The Dark Knight Rises Interpretation
Jonathan Chait has a nice roundup on how almost the entire blogosphere apparently views the new Batman film as fascist. And this is a real pity, partly because the anti-fascist sensibilities in Nolan's latest blockbuster are not particularly subtle, but mostly because it suggests that a lot of people are missing the point of the film's upbeat ending.
To understand the ending of the film it is necessary to return to the beginning. Opening with a shot of ice cracking in the shape of a bat symbol, Nolan's latest film starts with a metaphor it returns to time and again: that of the dangerous waters below consuming those who fall into them. The device in use here is the literary association between water and the subconscious, a common technique not insignificantly also used in Nolan's masterpiece Inception, where limbo was located "on the shores of our subconscious" and in which water imagery grew more intense and violent the further its characters travelled within themselves.

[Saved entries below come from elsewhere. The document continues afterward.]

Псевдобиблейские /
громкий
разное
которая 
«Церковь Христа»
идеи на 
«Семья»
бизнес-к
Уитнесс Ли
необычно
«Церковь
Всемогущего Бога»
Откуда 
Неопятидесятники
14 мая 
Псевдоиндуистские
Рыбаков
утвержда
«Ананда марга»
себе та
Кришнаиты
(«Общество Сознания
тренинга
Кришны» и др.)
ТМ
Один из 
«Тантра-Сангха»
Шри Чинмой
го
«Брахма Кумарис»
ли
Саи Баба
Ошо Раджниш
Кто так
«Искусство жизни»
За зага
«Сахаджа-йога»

Whereas Inception used water symbolism in the service of Christian allegory, in the Batman trilogy Nolan uses it to make a political critique of the American War on Terror. This is the reason for the symbol's association with Batman, a figure who rejects democratic processes in order to fight terror with terror. As a "dark knight" who lives in a cave dominated by a waterfall ("water" + "fall"), Batman reflects the destructive aspects of Bruce Wayne's inner-psyche. The script jokes about this in many ways, such as in one scene where Batman attends a costume ball dressed up as his alter-ego. But whether made through levity, or more subtly as in the scene where John Blake intuits Bruce Wayne's real identity by virtue of their shared thematic identity (St. Swithin is the patron saint of rain), the thematic point is that Bruce Wayne is the "mask" worn by Batman just as Wayne Manor is the "mask" which covers the dark caverns below. As with the rivers which run through subterranean Gotham or the dark waters under the crust of ice, the evils in this film all lurk within and below.

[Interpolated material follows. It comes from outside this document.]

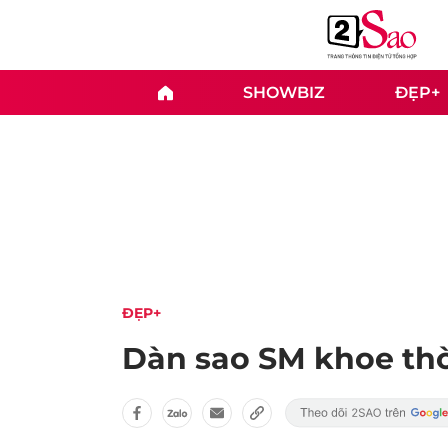
SHOWBIZ
ĐẸP+
ĐẸP+
Dàn sao SM khoe thờ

This symbolism makes Batman a profoundly negative figure (the hero the corrupt city "deserves" but "not the one it needs"), and helps explain the otherwise baffling connections Nolan draws between the hero and ostensible villains of his saga. Lest we forget, Batman Begins introduced the Scarecrow character to comment on Bruce Wayne's own inner fears, giving the villain a plan to transform Gotham's water supply system into a dispersal mechanism for exactly the sort of fear-induced violence that the film associates with Batman and his water-drenched subconscious. And then we have the second film featuring a villain whose criminal theatricality echoes most closely that of Batman himself.
This implicit connection between Batman and his opponents continues in The Dark Knight Rises. As a former member of the League of Shadows, Bane is like Batman a "masked man" who embraces vigilantism in response to injustices suffered in the past. From the very opening scene our new villain spouts morally suspect dialogue which applies equally to both characters ("nobody cared who I was until I put on the mask"), while the script emphasizes the connection even further by giving both characters the same love interest, the same mechanical voice, and by surrounding each with imagery of caves and water and darkness and fear. The "batcave" below Wayne Manor is even mirrored by Bane's construction of a second "batcave" below Wayne Enterprises, the parallels holding down to the shared visuals of waterfalls and digital surveillance systems.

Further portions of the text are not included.